Tuesday, September 14, 2010

Enrichment: Cognitive

Last week I came across The Shape of Enrichment, an organization focused on enrichment, primarily for zoological settings. One of the pages had this nifty flow chart about types of enrichment.

Introduction: Toys
Social Enrichment

Food Dispensing Toys
We know all about food dispensing toys. Crystal and Maisy have a fabulous post about these toys. Having a variety of toys will allow you to rotate. Some types you can make harder by stuffing the toy with balls or stuffed toys or crumpled paper. If it's a bit harder to get the food to come out, your dog will be more challenged. Different types of kibble will come out in different ways.

Training Sessions
My favorite thing of course! I've probably said it a million times, but this year at the Midwest Vet Conference we had the usual talks on puppies and problem prevention, but also several talks on senior pet behavior issues. And a constant was that we need to continue challenging our seniors as a way to prevent or slow cognitive decline. So... puppies or old dogs and everyone in between. Get some training done. This can on occasion be running through the behaviors your dog knows, but also make those skills harder or teach new behaviors.

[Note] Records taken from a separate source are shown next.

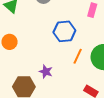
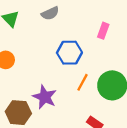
purple star: (46, 72) -> (45, 97), size x1.5

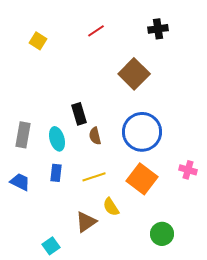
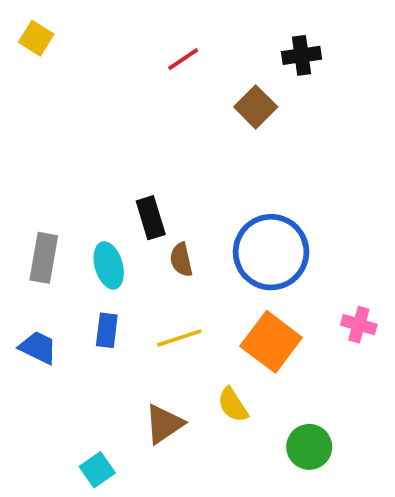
yellow square: (38, 41) -> (36, 38), moved
brown square: (134, 74) -> (256, 107), moved, size x0.7
yellow semicircle: (111, 207) -> (233, 405), moved

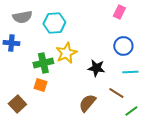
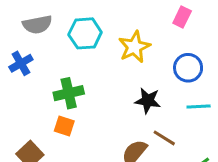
blue cross: (11, 43) -> (21, 63), turned -35
yellow star: (66, 53) -> (134, 47), moved
brown line: (116, 93) -> (164, 138), moved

If you're having trouble coming up with new things, get a book about a dog activity you don't participate in. Or better yet, sign up for a class.

Novel Experiences
Like we talked about in part I, variety is key. Experiencing new things in and of itself can be an enrichment exercise. Think about scents, foods, and different shaped items. Give your dog a whole fruit or vegetable (with supervision!), and watch as he interacts with it. You can get various animal scents at camping-hunting type stores. Or get pet-store bedding or bedding from pets belonging to friends. Pick up a few boxes at the grocery store (...note some types of bugs live in cardboard... maybe this is an outside game?...).